Im Jugendkulturzentrum „Casa Pound“ sucht man vergeblich Glatzen, Hakenkreuze oder dergleichen Symbole. Man gibt wortreich vor, sich vom Nationalsozialismus zu distanzieren. Stattdessen will man sich am so genannten „sozialen Faschismus“ des frühen Benito Mussolini ausrichten, als dieser – von einem diffus revolutionären Gefühl getrieben – radikale Sozialpolitik mit antidemokratischen Tendenzen zu verbinden suchte. Die neuen jungen Rechten verehren den Duce. Ganz im Sinne des Futuristen Tommaso Marinetti, von dem sie ein großes Porträt an der Wand hängen haben.
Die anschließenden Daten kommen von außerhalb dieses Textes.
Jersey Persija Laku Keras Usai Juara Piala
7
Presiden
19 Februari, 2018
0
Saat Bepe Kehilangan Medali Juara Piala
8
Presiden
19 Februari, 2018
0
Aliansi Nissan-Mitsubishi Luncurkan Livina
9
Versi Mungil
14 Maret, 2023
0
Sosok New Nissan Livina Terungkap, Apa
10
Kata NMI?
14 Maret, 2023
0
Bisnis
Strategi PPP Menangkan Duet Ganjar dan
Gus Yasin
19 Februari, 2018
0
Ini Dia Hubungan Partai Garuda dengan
„Uns geht es um eine Antwort auf bestimmte Tendenzen der modernen Kultur“, sagt Gabriele Adinolfi von der „Casa Pound“. „Wir sind nicht gegen die Moderne, sondern wollen sie mit unseren Ideen bereichern.“ Ideen, die er und seine Freunde aus den Werken von Nietzsche und Hesse, von Carl Schmitt und Ernst Jünger beziehen. Ihnen geht es „um den sozialen Faschismus, der mit dem Nationalsozialismus nichts gemein hat“. So nähren die rechten Jugendkulturzentren ein Mix aus neofaschistischer Gegenkultur und ideologischer Propaganda.

Ein Ideengut, das in Italien bisher eher im Verborgenen gepflegt wurde. In den Jugendkulturzentren hingegen wird es ganz offen propagiert – und niemand protestiert. Die Mitte-rechts-Regierung lässt die jungen Leute offenbar machen.

Das Programm der römischen Jugendzentren bietet allerdings nicht viel mehr als einen Aufguss romantisch verklärter Heldenideen jenes Faschismus, der in den fernen Zwanzigerjahren zahlreiche italienische Intellektuelle fasziniert. Ein Ideengut, das später von Mussolini aufgegeben wurde, als dieser die Macht erlangt hatte. Aber davon wollen die Duce-Fans nichts hören. Dass ihr großes Idol sich als Herrscher zum Pragmatiker berufen fühlte und von seinen frühen sozialen Ansätzen nichts mehr wissen wollte, passt nicht in eine propagandistische Gedankenwelt.